** YOUR TASK **
Each line from the one containing "Oxudum və razıyam" through the end of the data must be retyped exactly, and no other line.

** DATA TO PROCESS **

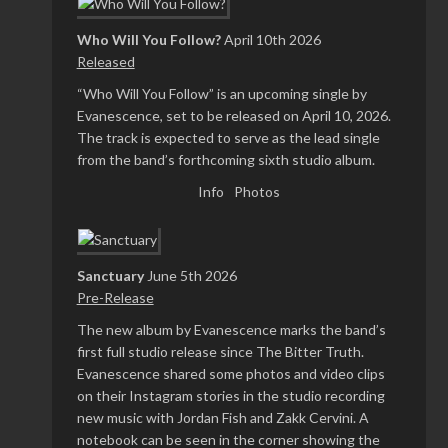
Who Will You Follow?
April 10th 2026
Released
“Who Will You Follow” is an upcoming single by
Evanescence, set to be released on April 10, 2026.
The track is expected to serve as the lead single
from the band’s forthcoming sixth studio album.
Info
Photos
Sanctuary
June 5th 2026
Pre-Release
The new album by Evanescence marks the band’s
first full studio release since The Bitter Truth.
Evanescence shared some photos and video clips
on their Instagram stories in the studio recording
new music with Jordan Fish and Zakk Cervini. A
notebook can be seen in the corner showing the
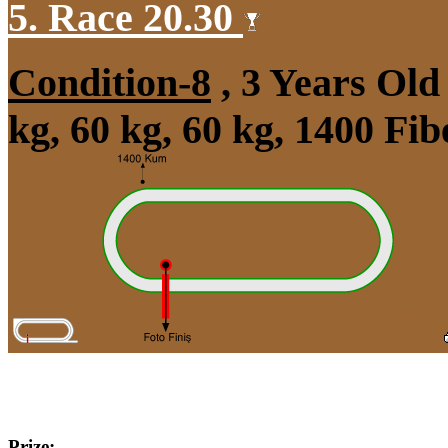
5. Race 20.30
Condition-8
, 3 Years Ol
kg, 60 kg, 60 kg, 1400 Fi
Prize:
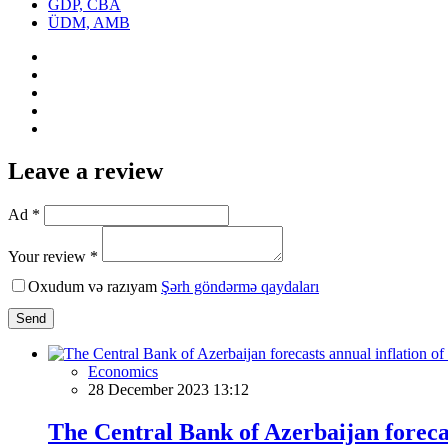
GDP, CBA
ÜDM, AMB
Leave a review
Ad *
Your review *
Oxudum və razıyam
Şərh göndərmə qaydaları
Send
Economics
28 December 2023 13:12
The Central Bank of Azerbaijan forecas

** EXERCISE SOLUTION **
Oxudum və razıyam
Şərh göndərmə qaydaları
Send
Economics
28 December 2023 13:12
The Central Bank of Azerbaijan forecas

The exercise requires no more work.